** Opening DATA BLOCK block **
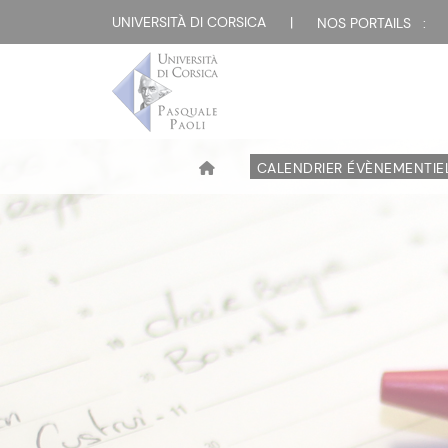
UNIVERSITÀ DI CORSICA
|
NOS PORTAILS :
CALENDRIER ÉVÈNEMENTIE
** Closing DATA BLOCK block **
- _AIM OF THE EXERCISE_: Leave out the pictures and repeat the remaining data exactly.

- _RESULT OF THIS EXERCISE_:
UNIVERSITÀ DI CORSICA
|
NOS PORTAILS :
CALENDRIER ÉVÈNEMENTIE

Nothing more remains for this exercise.